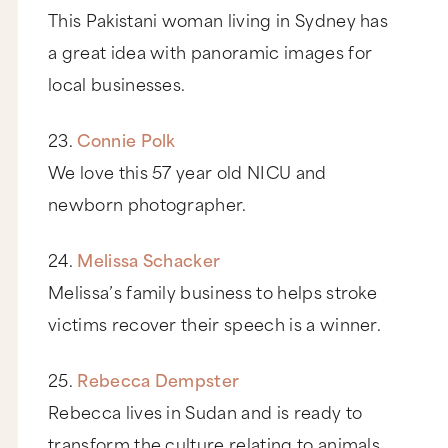
This Pakistani woman living in Sydney has
a great idea with panoramic images for
local businesses.
23.
Connie Polk
We love this 57 year old NICU and
newborn photographer.
24.
Melissa Schacker
Melissa’s family business to helps stroke
victims recover their speech is a winner.
25.
Rebecca Dempster
Rebecca lives in Sudan and is ready to
transform the culture relating to animals.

▶ **Directions for this task**: Among the entries, how many lines include the word "Rebecca"? Give only the number.

▶ **Task answer**: 2